[[ Raw data, beginning ]]

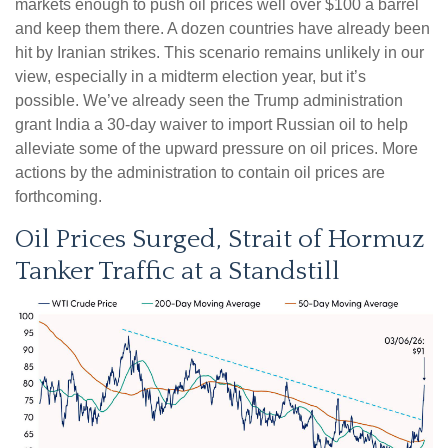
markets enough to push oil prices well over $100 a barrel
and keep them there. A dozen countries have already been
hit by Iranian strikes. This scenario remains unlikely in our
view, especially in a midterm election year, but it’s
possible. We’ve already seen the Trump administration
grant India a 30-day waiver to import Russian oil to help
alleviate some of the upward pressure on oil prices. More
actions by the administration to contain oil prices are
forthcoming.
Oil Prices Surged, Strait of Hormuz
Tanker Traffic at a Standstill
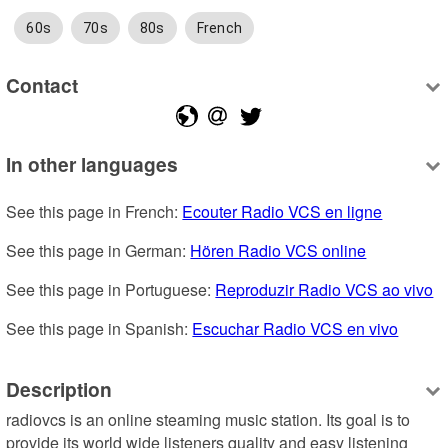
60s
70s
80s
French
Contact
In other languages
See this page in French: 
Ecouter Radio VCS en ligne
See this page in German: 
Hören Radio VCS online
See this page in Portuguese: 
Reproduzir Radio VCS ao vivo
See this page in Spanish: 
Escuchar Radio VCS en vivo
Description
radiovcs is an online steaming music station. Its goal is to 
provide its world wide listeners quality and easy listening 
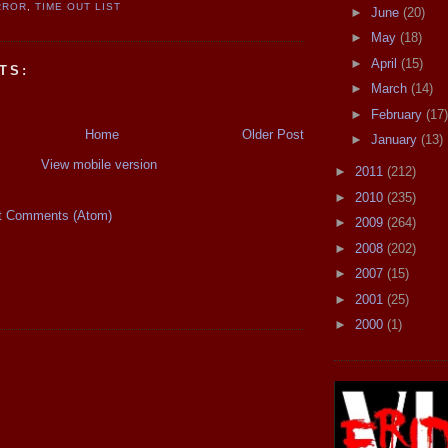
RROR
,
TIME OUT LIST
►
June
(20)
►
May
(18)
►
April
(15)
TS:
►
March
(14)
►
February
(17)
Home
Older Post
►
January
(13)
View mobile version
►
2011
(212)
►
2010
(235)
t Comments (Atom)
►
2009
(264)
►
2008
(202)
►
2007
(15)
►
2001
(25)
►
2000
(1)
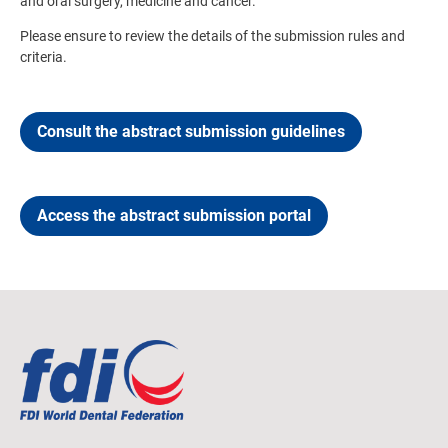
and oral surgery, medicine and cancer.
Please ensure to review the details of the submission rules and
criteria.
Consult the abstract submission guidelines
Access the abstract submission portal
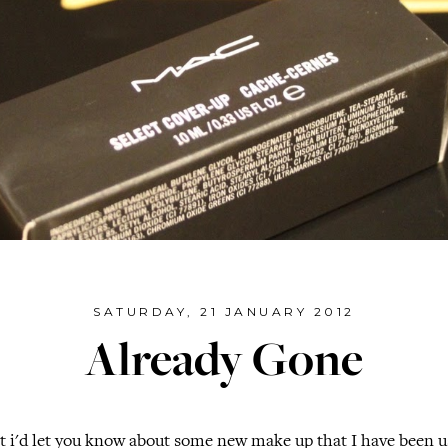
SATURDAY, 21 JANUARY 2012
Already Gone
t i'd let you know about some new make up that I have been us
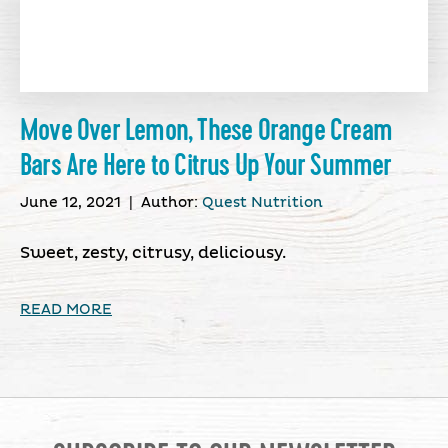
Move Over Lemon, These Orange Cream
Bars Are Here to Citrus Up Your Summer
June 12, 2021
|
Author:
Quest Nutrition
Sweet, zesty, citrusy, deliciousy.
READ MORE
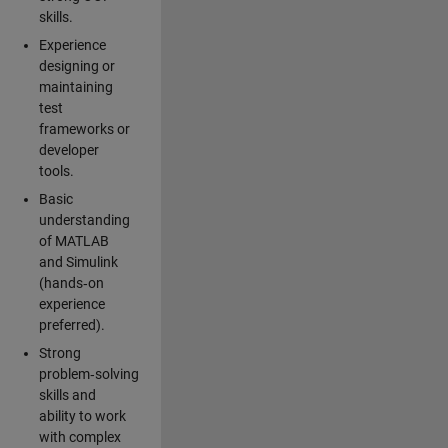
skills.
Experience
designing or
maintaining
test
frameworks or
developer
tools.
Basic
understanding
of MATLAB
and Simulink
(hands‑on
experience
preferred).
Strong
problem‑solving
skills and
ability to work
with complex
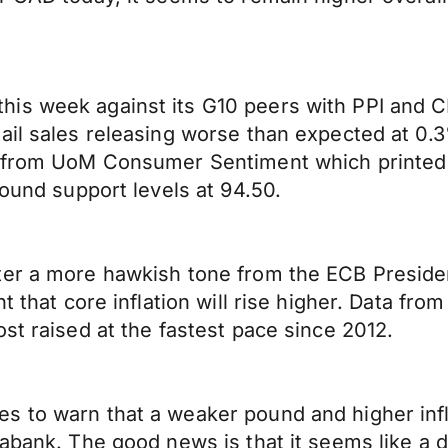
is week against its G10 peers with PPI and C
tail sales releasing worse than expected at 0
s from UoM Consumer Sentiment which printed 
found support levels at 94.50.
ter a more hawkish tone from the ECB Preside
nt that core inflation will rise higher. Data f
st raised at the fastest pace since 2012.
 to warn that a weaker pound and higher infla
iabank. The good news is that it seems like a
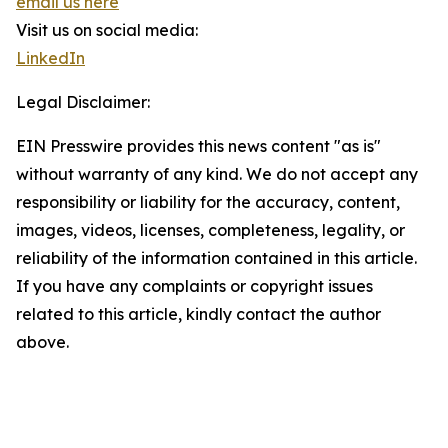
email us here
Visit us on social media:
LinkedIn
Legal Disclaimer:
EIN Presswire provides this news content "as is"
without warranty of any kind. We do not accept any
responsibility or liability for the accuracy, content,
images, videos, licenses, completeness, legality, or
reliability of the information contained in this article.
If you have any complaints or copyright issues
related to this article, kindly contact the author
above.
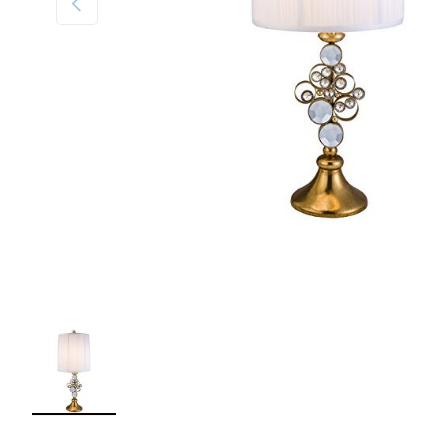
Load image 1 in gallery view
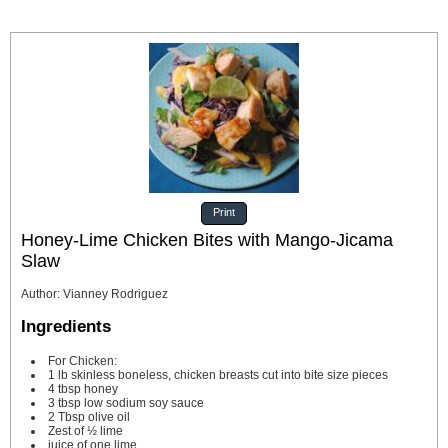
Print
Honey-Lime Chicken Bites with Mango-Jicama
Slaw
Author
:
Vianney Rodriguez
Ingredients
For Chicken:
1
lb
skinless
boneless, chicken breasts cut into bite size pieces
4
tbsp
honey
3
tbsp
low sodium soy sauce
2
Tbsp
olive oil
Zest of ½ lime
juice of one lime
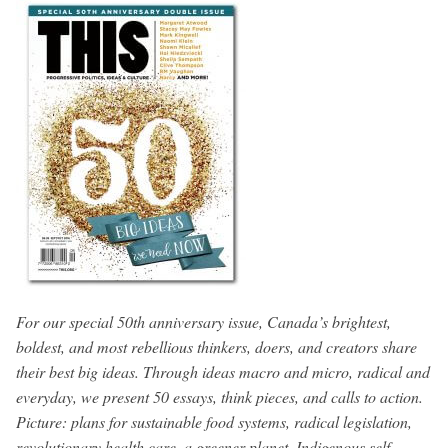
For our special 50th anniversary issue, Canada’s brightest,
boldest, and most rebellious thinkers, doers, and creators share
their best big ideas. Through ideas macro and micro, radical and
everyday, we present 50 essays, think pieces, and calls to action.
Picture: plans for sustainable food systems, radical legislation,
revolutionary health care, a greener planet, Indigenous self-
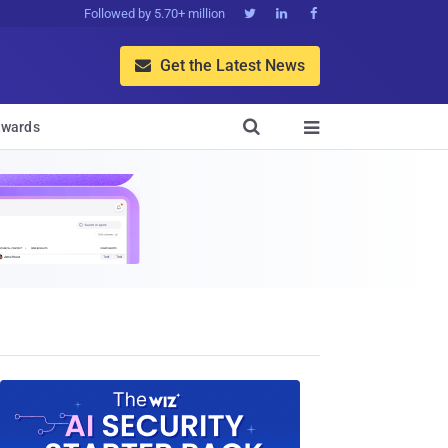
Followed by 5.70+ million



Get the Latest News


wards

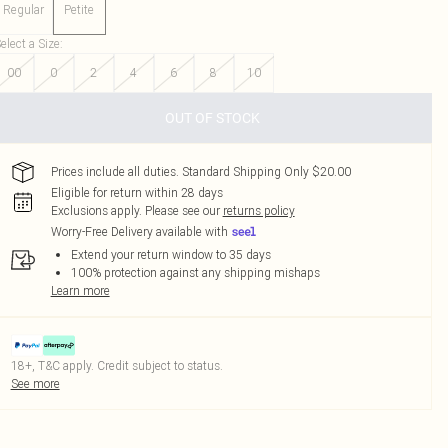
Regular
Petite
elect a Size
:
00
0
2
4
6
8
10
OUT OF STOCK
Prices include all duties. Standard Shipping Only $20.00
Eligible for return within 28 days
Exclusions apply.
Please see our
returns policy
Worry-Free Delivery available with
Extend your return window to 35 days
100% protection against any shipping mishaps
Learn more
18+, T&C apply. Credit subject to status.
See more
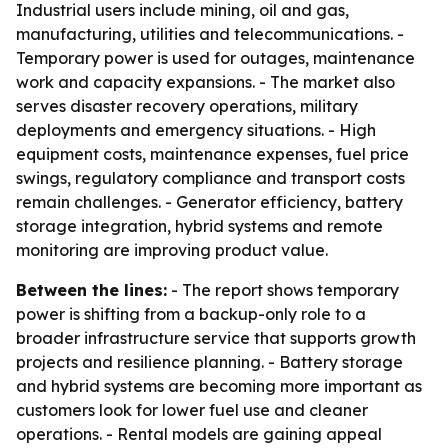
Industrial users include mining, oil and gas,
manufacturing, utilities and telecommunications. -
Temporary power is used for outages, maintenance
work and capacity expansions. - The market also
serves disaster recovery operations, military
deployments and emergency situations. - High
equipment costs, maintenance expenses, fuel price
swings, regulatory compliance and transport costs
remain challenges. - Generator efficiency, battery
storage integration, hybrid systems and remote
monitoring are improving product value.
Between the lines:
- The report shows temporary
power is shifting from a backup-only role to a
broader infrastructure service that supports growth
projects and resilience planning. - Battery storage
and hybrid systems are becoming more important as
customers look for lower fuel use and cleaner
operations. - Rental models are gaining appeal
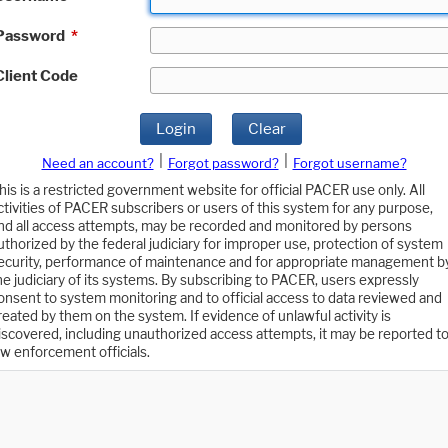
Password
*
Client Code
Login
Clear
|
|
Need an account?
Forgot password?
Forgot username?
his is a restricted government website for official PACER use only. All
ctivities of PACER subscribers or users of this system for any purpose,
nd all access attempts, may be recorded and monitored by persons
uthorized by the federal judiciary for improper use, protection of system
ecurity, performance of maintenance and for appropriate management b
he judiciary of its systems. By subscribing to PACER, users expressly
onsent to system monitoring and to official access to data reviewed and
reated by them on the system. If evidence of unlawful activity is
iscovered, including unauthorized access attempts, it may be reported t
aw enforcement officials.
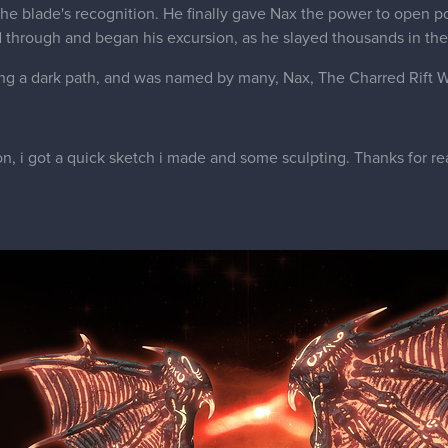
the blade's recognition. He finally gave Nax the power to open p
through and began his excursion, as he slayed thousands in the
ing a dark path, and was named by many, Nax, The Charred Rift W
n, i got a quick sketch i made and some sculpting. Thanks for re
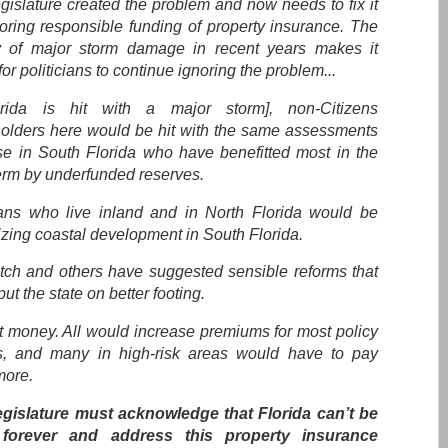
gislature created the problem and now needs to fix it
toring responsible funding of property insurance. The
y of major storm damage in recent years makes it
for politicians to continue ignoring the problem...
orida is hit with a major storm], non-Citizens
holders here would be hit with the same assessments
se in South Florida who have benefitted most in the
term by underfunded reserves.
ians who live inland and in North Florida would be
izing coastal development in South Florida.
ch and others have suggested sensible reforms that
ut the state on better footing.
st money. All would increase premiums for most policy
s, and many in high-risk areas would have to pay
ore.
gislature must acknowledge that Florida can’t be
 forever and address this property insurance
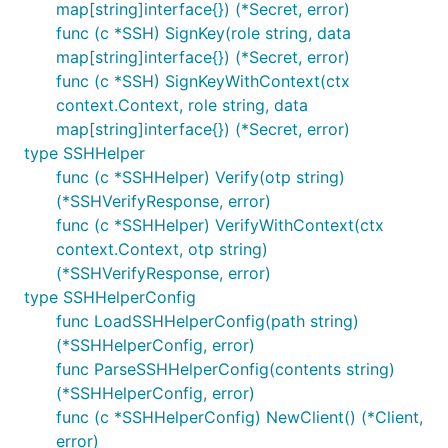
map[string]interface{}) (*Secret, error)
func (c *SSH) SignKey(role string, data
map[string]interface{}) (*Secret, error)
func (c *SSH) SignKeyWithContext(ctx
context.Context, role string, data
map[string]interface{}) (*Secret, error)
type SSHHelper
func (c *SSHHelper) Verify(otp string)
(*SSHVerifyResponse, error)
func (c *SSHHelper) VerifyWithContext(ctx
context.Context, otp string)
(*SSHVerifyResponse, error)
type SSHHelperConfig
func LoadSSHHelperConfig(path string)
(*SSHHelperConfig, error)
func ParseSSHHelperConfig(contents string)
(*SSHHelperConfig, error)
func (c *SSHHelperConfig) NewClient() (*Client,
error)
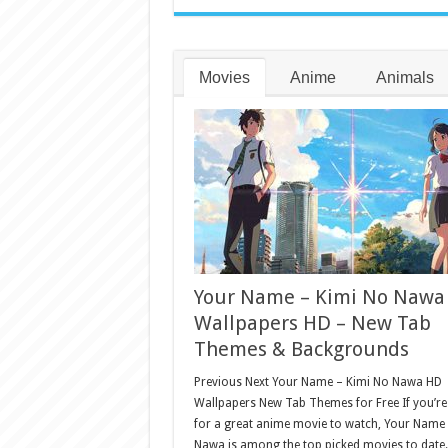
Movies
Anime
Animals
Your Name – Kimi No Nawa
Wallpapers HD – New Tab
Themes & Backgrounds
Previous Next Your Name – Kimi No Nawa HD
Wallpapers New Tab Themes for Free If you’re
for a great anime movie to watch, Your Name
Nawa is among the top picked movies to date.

[[ Raw data, end ]]

#### Task description
I'd like every record printed exactly, with the pictures left out.

#### Answer to this task
markets enough to push oil prices well over $100 a barrel
and keep them there. A dozen countries have already been
hit by Iranian strikes. This scenario remains unlikely in our
view, especially in a midterm election year, but it’s
possible. We’ve already seen the Trump administration
grant India a 30-day waiver to import Russian oil to help
alleviate some of the upward pressure on oil prices. More
actions by the administration to contain oil prices are
forthcoming.
Oil Prices Surged, Strait of Hormuz
Tanker Traffic at a Standstill
60s
70s
80s
French
Contact
In other languages
See this page in French: 
Ecouter Radio VCS en ligne
See this page in German: 
Hören Radio VCS online
See this page in Portuguese: 
Reproduzir Radio VCS ao vivo
See this page in Spanish: 
Escuchar Radio VCS en vivo
Description
radiovcs is an online steaming music station. Its goal is to 
provide its world wide listeners quality and easy listening 
RROR
,
TIME OUT LIST
►
June
(20)
►
May
(18)
►
April
(15)
TS:
►
March
(14)
►
February
(17)
Home
Older Post
►
January
(13)
View mobile version
►
2011
(212)
►
2010
(235)
t Comments (Atom)
►
2009
(264)
►
2008
(202)
►
2007
(15)
►
2001
(25)
►
2000
(1)
and oral surgery, medicine and cancer.
Please ensure to review the details of the submission rules and
criteria.
Consult the abstract submission guidelines
Access the abstract submission portal
SATURDAY, 21 JANUARY 2012
Already Gone
t i'd let you know about some new make up that I have been us
Move Over Lemon, These Orange Cream
Bars Are Here to Citrus Up Your Summer
June 12, 2021
|
Author:
Quest Nutrition
Sweet, zesty, citrusy, deliciousy.
READ MORE
skills.
Experience
designing or
maintaining
test
frameworks or
developer
tools.
Basic
understanding
of MATLAB
and Simulink
(hands‑on
experience
preferred).
Strong
problem‑solving
skills and
ability to work
with complex
is week against its G10 peers with PPI and C
tail sales releasing worse than expected at 0
s from UoM Consumer Sentiment which printed 
found support levels at 94.50.
ter a more hawkish tone from the ECB Preside
nt that core inflation will rise higher. Data f
st raised at the fastest pace since 2012.
 to warn that a weaker pound and higher infla
iabank. The good news is that it seems like a
email us here
Visit us on social media:
LinkedIn
Legal Disclaimer:
EIN Presswire provides this news content "as is"
without warranty of any kind. We do not accept any
responsibility or liability for the accuracy, content,
images, videos, licenses, completeness, legality, or
reliability of the information contained in this article.
If you have any complaints or copyright issues
related to this article, kindly contact the author
above.
Load image 1 in gallery view
Print
Honey-Lime Chicken Bites with Mango-Jicama
Slaw
Author
:
Vianney Rodriguez
Ingredients
For Chicken:
1
lb
skinless
boneless, chicken breasts cut into bite size pieces
4
tbsp
honey
3
tbsp
low sodium soy sauce
2
Tbsp
olive oil
Zest of ½ lime
juice of one lime
For our special 50th anniversary issue, Canada’s brightest,
boldest, and most rebellious thinkers, doers, and creators share
their best big ideas. Through ideas macro and micro, radical and
everyday, we present 50 essays, think pieces, and calls to action.
Picture: plans for sustainable food systems, radical legislation,
revolutionary health care, a greener planet, Indigenous self-
Followed by 5.70+ million



Get the Latest News


wards

Regular
Petite
elect a Size
:
00
0
2
4
6
8
10
OUT OF STOCK
Prices include all duties. Standard Shipping Only $20.00
Eligible for return within 28 days
Exclusions apply.
Please see our
returns policy
Worry-Free Delivery available with
Extend your return window to 35 days
100% protection against any shipping mishaps
Learn more
18+, T&C apply. Credit subject to status.
See more
Industrial users include mining, oil and gas,
manufacturing, utilities and telecommunications. -
Temporary power is used for outages, maintenance
work and capacity expansions. - The market also
serves disaster recovery operations, military
deployments and emergency situations. - High
equipment costs, maintenance expenses, fuel price
swings, regulatory compliance and transport costs
remain challenges. - Generator efficiency, battery
storage integration, hybrid systems and remote
monitoring are improving product value.
Between the lines:
- The report shows temporary
power is shifting from a backup-only role to a
broader infrastructure service that supports growth
projects and resilience planning. - Battery storage
and hybrid systems are becoming more important as
customers look for lower fuel use and cleaner
operations. - Rental models are gaining appeal
Password
*
Client Code
Login
Clear
|
|
Need an account?
Forgot password?
Forgot username?
his is a restricted government website for official PACER use only. All
ctivities of PACER subscribers or users of this system for any purpose,
nd all access attempts, may be recorded and monitored by persons
uthorized by the federal judiciary for improper use, protection of system
ecurity, performance of maintenance and for appropriate management b
he judiciary of its systems. By subscribing to PACER, users expressly
onsent to system monitoring and to official access to data reviewed and
reated by them on the system. If evidence of unlawful activity is
iscovered, including unauthorized access attempts, it may be reported t
aw enforcement officials.
the blade's recognition. He finally gave Nax the power to open p
through and began his excursion, as he slayed thousands in the
ing a dark path, and was named by many, Nax, The Charred Rift W
n, i got a quick sketch i made and some sculpting. Thanks for re
gislature created the problem and now needs to fix it
toring responsible funding of property insurance. The
y of major storm damage in recent years makes it
for politicians to continue ignoring the problem...
orida is hit with a major storm], non-Citizens
holders here would be hit with the same assessments
se in South Florida who have benefitted most in the
term by underfunded reserves.
ians who live inland and in North Florida would be
izing coastal development in South Florida.
ch and others have suggested sensible reforms that
ut the state on better footing.
st money. All would increase premiums for most policy
s, and many in high-risk areas would have to pay
ore.
gislature must acknowledge that Florida can’t be
 forever and address this property insurance
map[string]interface{}) (*Secret, error)
func (c *SSH) SignKey(role string, data
map[string]interface{}) (*Secret, error)
func (c *SSH) SignKeyWithContext(ctx
context.Context, role string, data
map[string]interface{}) (*Secret, error)
type SSHHelper
func (c *SSHHelper) Verify(otp string)
(*SSHVerifyResponse, error)
func (c *SSHHelper) VerifyWithContext(ctx
context.Context, otp string)
(*SSHVerifyResponse, error)
type SSHHelperConfig
func LoadSSHHelperConfig(path string)
(*SSHHelperConfig, error)
func ParseSSHHelperConfig(contents string)
(*SSHHelperConfig, error)
func (c *SSHHelperConfig) NewClient() (*Client,
error)
Movies
Anime
Animals
Your Name – Kimi No Nawa
Wallpapers HD – New Tab
Themes & Backgrounds
Previous Next Your Name – Kimi No Nawa HD
Wallpapers New Tab Themes for Free If you’re
for a great anime movie to watch, Your Name
Nawa is among the top picked movies to date.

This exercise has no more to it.